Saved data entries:

• • • •

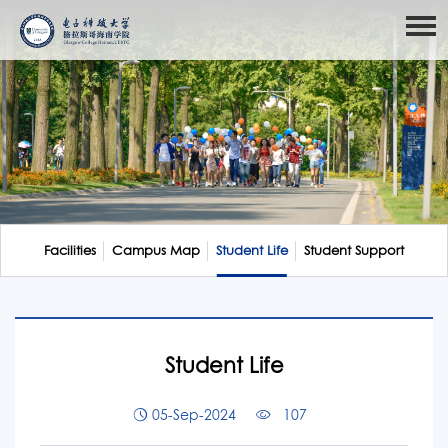
Facilities
Campus Map
Student Life
Student Support
Student Life
05-Sep-2024
107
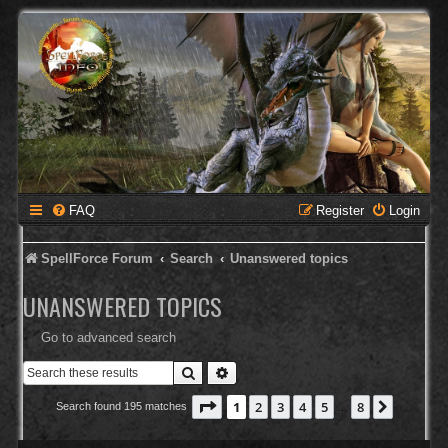
FAQ
Register
Login
SpellForce Forum
Search
Unanswered topics
UNANSWERED TOPICS
Go to advanced search
Search
Advanced search
Page
1
of
8
1
2
3
4
5
8
Next
Search found 195 matches
…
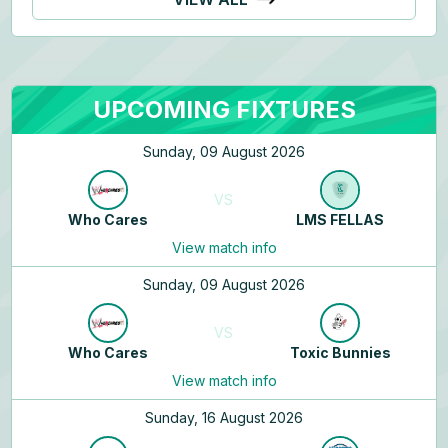
UPCOMING FIXTURES
Sunday, 09 August 2026
VS
Who Cares
LMS FELLAS
View match info
Sunday, 09 August 2026
VS
Who Cares
Toxic Bunnies
View match info
Sunday, 16 August 2026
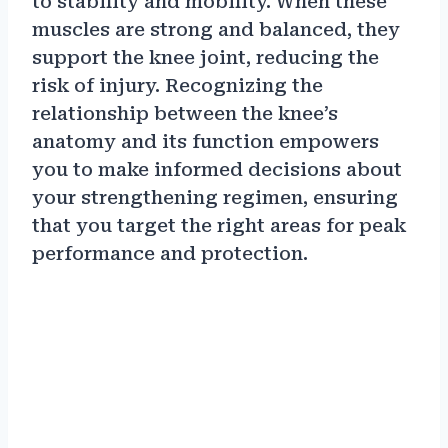
to stability and mobility. When these
muscles are strong and balanced, they
support the knee joint, reducing the
risk of injury. Recognizing the
relationship between the knee’s
anatomy and its function empowers
you to make informed decisions about
your strengthening regimen, ensuring
that you target the right areas for peak
performance and protection.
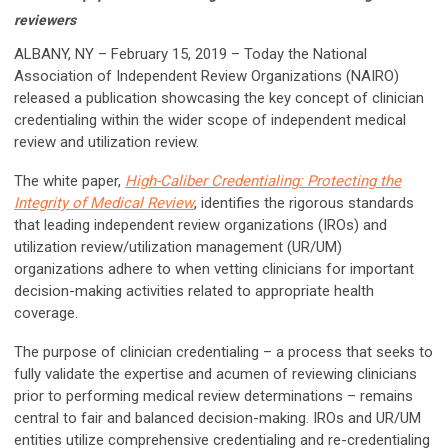
reviewers
ALBANY, NY – February 15, 2019 – Today the National
Association of Independent Review Organizations (NAIRO)
released a publication showcasing the key concept of clinician
credentialing within the wider scope of independent medical
review and utilization review.
The white paper,
High-Caliber Credentialing: Protecting the
Integrity of Medical Review
, identifies the rigorous standards
that leading independent review organizations (IROs) and
utilization review/utilization management (UR/UM)
organizations adhere to when vetting clinicians for important
decision-making activities related to appropriate health
coverage.
The purpose of clinician credentialing – a process that seeks to
fully validate the expertise and acumen of reviewing clinicians
prior to performing medical review determinations – remains
central to fair and balanced decision-making. IROs and UR/UM
entities utilize comprehensive credentialing and re-credentialing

• • • •

▶ **ACTIVITY**
Which lines of the data include the string "utilization"? Copy each of them.

▶ **ANSWER SECTION**
review and utilization review.
utilization review/utilization management (UR/UM)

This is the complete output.